Authors:: Poster Author(s)

Cheung, Yuen Kiu - FDA/CDER (Student); Jiang, Xiling - FDA/CDER (Mentor); Zhao, Miao - FDA/CDER; Feng, Zhou - FDA/CDER; Okusanya, Olanrewaju - FDA/CDER

Center:: Contributing Office

Center for Drug Evaluation and Research

Abstract

Poster Abstract

Background

In the past two decades, there has been a focus on bispecific antibodies (BsAbs) as a novel class of therapeutic agents. A subclass of BsAbs - T cell redirecting engagers (TCEs), which redirect effector cells (e.g., cytotoxic T cells) to tumor-associated/ -specific antigens toward targeted cell killings, have attracted tremendous interest in treating patients with hematological malignancies. Despite their promising efficacy profile, TCEs present significant potential risk of severe toxicities, notably cytokine release syndrome (CRS). Challenges arise throughout the development of TCEs in the past decades as the determinants for the activity of TCEs is multi-factorial. Therefore, the objective was to develop a quantitative system pharmacology (QSP) model platform to guide clinical development of TCEs by investigating multiple aspects, which included, the effects of numerous factors on the exposure-response relationship of TCEs, the influence of soluble target on the pharmacokinetics and pharmacodynamics (PK/PD) of TCEs, and the comparison of TCEs exposure in target tissues following intravenous (IV) vs. subcutaneous (SC) administrations.

Methods

This model platform consists of three mechanistic models: Target cell- Biologics-Effector cell (TBE) complex-based cell killing model, minimal physiological-based PK (mPBPK) model, and target-mediated drug disposition (TMDD) model. The model platform was utilized to perform simulations under multiple clinical scenarios to answer various review questions.

Results

Model platform was able to characterize three major aspects. Using blinatumomab as a model drug, the model platform was able to predict the cytotoxicity (i.e., efficacy) and cytokine release (i.e., safety) of TCEs, with different systemic- (e.g., non-Hodgkin’s lymphoma vs. acute lymphoblastic leukemia) and drug- (e.g., fixed dose vs. step dose) specific factors. In addition, the model was able to provide PK simulations comparison of TCEs in target tissues following IV vs. SC administrations.

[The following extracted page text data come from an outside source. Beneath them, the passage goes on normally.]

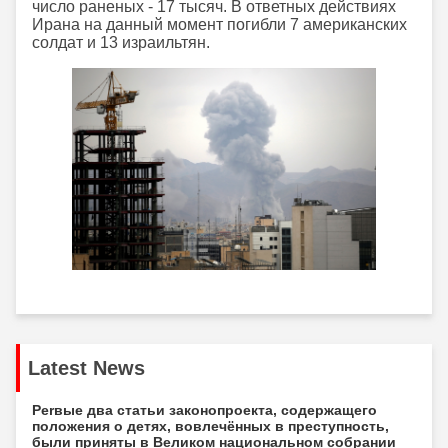
число раненых - 17 тысяч. В ответных действиях
Ирана на данный момент погибли 7 американских
солдат и 13 израильтян.
Latest News
Perвые два статьи законопроекта, содержащего
положения о детях, вовлечённых в преступность,
были приняты в Великом национальном собрании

The model also demonstrated the PK/PD changes of TCEs with the presence of soluble target.

Conclusion

This model platform may serve as a useful tool to provide guidance on numerous key factors regarding the design optimization and dosing regimens of TCEs. Models within this platform can also be incorporated individually to other mechanistic models to further explore individual aspect, including evaluating the potential relationship among TCE dosing regimen, cytokine release and CRS occurrence.